We hear a lot about the explicit language found in many video games but a new study by a Brigham Young University social sciences professor says that the level of strong language in many popular teen novels is substantially worse than what is found in most video games on the market. According to a new study by Brigham Young University social sciences professor Sarah Coyne, bestselling novel meant for teens are rife with cursing – they contain twice the rate of cursing of most video games. Coyne's study also found that characters in adolescent fiction that swear are typically portrayed as wealthier, better looking, and more popular than "clean-mouthed" characters.
The information comes from a new study called Mass Communication and Society. In it Coyne examined profanity usage in 40 books from an adolescent bestseller list. She found that 35 of the 40 books (around 88 percent) contained profanity, compared to 34 percent in video games. On average, Coyne's study found that teen novels contain 38 instances of profanity, which she said, translates to almost seven instances of profanity per hour spent reading.
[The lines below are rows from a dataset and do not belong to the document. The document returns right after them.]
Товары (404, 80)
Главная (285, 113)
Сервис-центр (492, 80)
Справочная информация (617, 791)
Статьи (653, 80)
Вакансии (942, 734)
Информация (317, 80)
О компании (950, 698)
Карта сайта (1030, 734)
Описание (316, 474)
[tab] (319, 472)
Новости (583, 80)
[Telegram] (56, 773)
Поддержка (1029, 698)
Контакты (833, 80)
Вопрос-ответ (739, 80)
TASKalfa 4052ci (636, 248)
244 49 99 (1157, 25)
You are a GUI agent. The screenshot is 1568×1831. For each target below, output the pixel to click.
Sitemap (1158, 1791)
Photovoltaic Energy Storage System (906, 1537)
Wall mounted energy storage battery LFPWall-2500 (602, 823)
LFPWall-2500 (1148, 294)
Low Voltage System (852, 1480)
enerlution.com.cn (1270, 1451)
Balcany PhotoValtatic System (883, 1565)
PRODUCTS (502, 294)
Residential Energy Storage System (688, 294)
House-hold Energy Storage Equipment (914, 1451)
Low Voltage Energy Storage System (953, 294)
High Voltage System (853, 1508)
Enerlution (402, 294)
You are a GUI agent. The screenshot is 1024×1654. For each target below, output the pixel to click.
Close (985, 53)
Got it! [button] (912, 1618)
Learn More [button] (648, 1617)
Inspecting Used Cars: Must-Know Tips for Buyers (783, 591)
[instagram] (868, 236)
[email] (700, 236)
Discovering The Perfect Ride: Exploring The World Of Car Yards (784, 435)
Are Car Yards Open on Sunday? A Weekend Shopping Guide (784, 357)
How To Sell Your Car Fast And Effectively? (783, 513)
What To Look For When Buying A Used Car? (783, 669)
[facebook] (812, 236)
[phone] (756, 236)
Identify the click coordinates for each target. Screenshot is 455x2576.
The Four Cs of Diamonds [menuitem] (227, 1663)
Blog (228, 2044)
Coyne found that books in the Harry Potter and Twilight novels were pretty tame when it came to language, but Pretty Little Liars had an above-average amount of swearing with 80 objectionable words in a 298-page book. Coyne said that the book that contained the most profanity was Tweak: Growing up on Methamphetamine.
Coyne was most concerned with the way characters that used profanity vigorously were often portrayed in a superior light.
"From a social learning standpoint, this is really important because adolescents are more likely to imitate media characters portrayed in positive, desirable ways," Coyne said, adding that teen books don't come with warnings about language or other indicators for mature content, like video games, movies and music often do.
"Unlike almost every other type of media, there are no content warnings or any indication if there is extremely high levels of profanity in adolescent novels," Coyne said. "Parents should talk with their children about the books they are reading."